(Data section begins)
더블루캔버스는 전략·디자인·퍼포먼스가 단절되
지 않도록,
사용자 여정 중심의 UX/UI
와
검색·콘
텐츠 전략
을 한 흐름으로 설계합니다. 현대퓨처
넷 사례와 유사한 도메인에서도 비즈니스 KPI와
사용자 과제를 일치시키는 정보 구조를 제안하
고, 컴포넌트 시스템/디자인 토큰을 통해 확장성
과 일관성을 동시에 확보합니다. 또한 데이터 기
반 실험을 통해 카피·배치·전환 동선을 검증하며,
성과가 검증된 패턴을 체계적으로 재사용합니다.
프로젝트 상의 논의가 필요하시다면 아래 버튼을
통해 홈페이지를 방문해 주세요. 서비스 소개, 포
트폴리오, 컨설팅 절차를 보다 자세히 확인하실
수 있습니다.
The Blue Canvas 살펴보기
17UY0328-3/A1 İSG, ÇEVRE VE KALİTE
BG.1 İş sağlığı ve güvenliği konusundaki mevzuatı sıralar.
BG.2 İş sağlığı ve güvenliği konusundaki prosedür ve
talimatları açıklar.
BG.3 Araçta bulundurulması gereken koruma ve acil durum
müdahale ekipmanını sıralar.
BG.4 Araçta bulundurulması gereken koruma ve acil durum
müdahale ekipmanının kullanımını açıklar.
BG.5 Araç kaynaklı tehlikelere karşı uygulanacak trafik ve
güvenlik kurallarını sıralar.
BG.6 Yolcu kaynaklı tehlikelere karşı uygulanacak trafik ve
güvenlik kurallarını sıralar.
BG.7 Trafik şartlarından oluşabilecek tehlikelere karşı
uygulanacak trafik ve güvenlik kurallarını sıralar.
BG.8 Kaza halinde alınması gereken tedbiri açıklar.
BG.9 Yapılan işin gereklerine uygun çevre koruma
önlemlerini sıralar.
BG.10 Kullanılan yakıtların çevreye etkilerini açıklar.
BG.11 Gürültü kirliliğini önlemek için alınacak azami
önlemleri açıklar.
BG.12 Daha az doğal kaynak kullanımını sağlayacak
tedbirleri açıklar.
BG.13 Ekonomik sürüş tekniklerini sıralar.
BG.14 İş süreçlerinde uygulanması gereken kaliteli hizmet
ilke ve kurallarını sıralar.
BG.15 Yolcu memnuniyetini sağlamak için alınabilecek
(Data section ends)
→ What is needed
Using the material above, filter for lines holding "Yolcu" and copy each one.

→ Task response
BG.6 Yolcu kaynaklı tehlikelere karşı uygulanacak trafik ve
BG.15 Yolcu memnuniyetini sağlamak için alınabilecek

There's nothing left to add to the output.